Sungguh kita yakin bahwa ketakwaan dan kesabaran merupakan modal utama bagi kita dalam menghadapi pandemi covid-19. Keyakinan ini cukup beralasan mengingat Allah Swt telah berjanji akan memberikan jalan keluar bagi orang yang bertakwa dan sabar atas berbagai persoalan yang sedang dialaminya.
“Barangsiapa yang bertaqwa kepada Allah, niscaya Dia akan mengadakan jalan keluar. Dan memberi rezeki dari arah yang tiada disangka-sangkanya”(Ath-Thalaq : 3).
“Sungguh Allah beserta orang-orang yang sabar”(QS Al-Anfal: 46).
Kesabaran itu perlu kita miliki dan pupuk. Sebab, setiap ujian yang mampu kita lalui dengan sabar sejatinya akan melahirkan kemuliaan. Sejarah pun telah membuktikan. Banyak Nabi dan orang saleh yang menghadapi ujian begitu berat, berkat kesabarannya, mereka akhirnya meraih kemuliaan di sisi Allah Swt.
Sebagai contoh, Nabi Yunus yang dikarantina di perut ikan akhirnya mendapati umatnya bertaubat. Nabi Yusuf yang dikarantina di penjara, akhirnya keluar menjadi Nabi dan Raja. Begitu juga dengan Nabi Muhammad Saw, usai menjalani karantina 40 hari di Gua Hira akhirnya dianugerahi wahyu lalu diangkat sebagai Nabi dan Rasul, pembawa rahmat bagi semesta alam.
Besok, insya Allah kita akan merayakan hari kemenangan, Idul Fitri.
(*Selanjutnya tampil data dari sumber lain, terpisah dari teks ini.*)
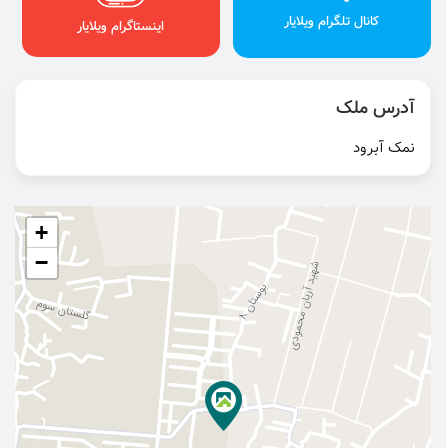
کانال تلگرام ویلایار
اینستاگرام ویلایار
آدرس ملک
نمک آبرود
+
−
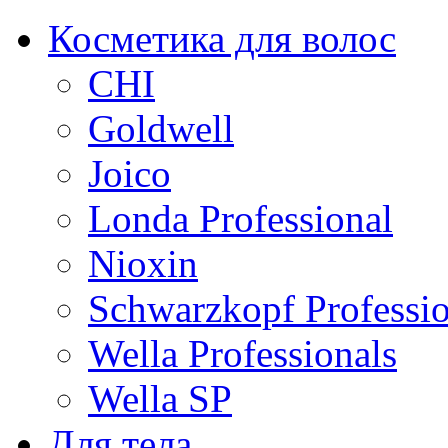
Косметика для волос
CHI
Goldwell
Joico
Londa Professional
Nioxin
Schwarzkopf Professio
Wella Professionals
Wella SP
Для тела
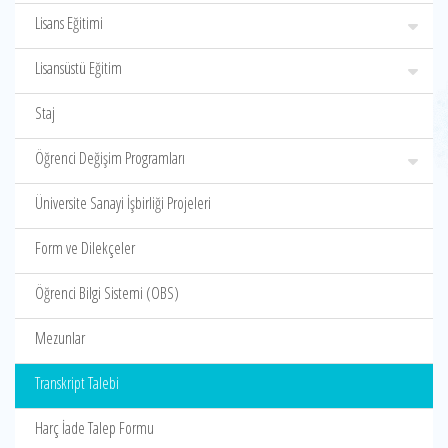
Lisans Eğitimi
Lisansüstü Eğitim
Staj
Öğrenci Değişim Programları
Üniversite Sanayi İşbirliği Projeleri
Form ve Dilekçeler
Öğrenci Bilgi Sistemi (OBS)
Mezunlar
Transkript Talebi
Harç İade Talep Formu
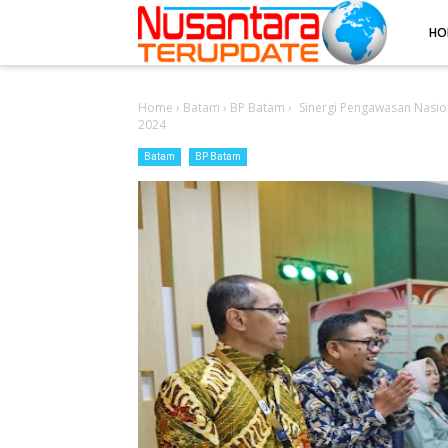
-->
HO
Home
›
Batam
›
BP Batam
›
Sinergi Pengawasan Nasio
2024
Batam
BP Batam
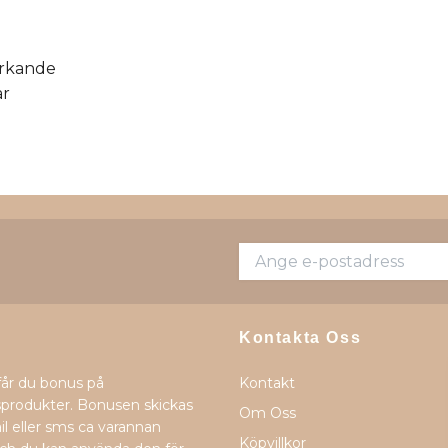
arkande
ar
Kontakta Oss
får du bonus på
Kontakt
produkter. Bonusen skickas
Om Oss
il eller sms ca varannan
Köpvillkor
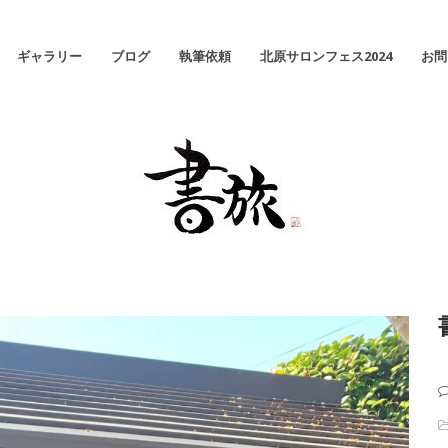
ギャラリー
ブログ
執筆依頼
北原サロンフェス2024
お問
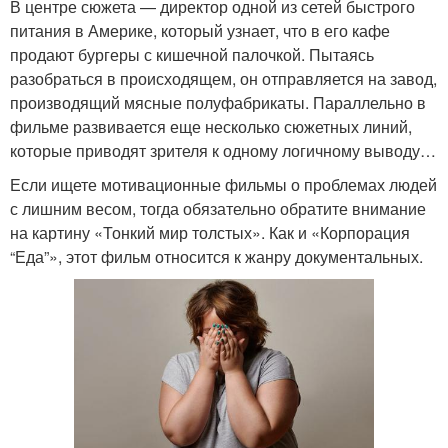
В центре сюжета — директор одной из сетей быстрого
питания в Америке, который узнает, что в его кафе
продают бургеры с кишечной палочкой. Пытаясь
разобраться в происходящем, он отправляется на завод,
производящий мясные полуфабрикаты. Параллельно в
фильме развивается еще несколько сюжетных линий,
которые приводят зрителя к одному логичному выводу…
Если ищете мотивационные фильмы о проблемах людей
с лишним весом, тогда обязательно обратите внимание
на картину «Тонкий мир толстых». Как и «Корпорация
“Еда”», этот фильм относится к жанру документальных.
Meski di tengah keterbatasan dan suasana tidak normal, ini tetap menjadi momentum bagi kita untuk kembali kepada keadaan suci. Inilah fase keterbebasan kita dari segala dosa dan noda sehingga berada dalam kesucian (fitrah).
Seorang muslim yang kembali kepada fitrahnya selain mewujud sebagai hamba yang bertakwa, juga akan memiliki kepekaan sosial yang tinggi kepada lingkungannya. Karena itu, kita sudah sepatutnya tetap bersyukur kepada Tuhan. Sang Khaliq telah memberi kesempatan pada kita untuk menggembleng diri menjadi pribadi takwa dan sabar melalui puasa Ramadhan di tengah pandemi corona. Dengan semangat menginternalisasikan nilai-nilai ketakwaan dan kesabaran tersebut, mudah-mudahan kita akan lebih tangguh, solutif, dan dianugerahi kemenangan dalam perang melawan virus corona.
Selamat berceria merayakan Idul Fitri 1441 H dengan tidak berlebihan dan tetap mematuhi protokol kesehatan. Taqabalallahu minna waminkum.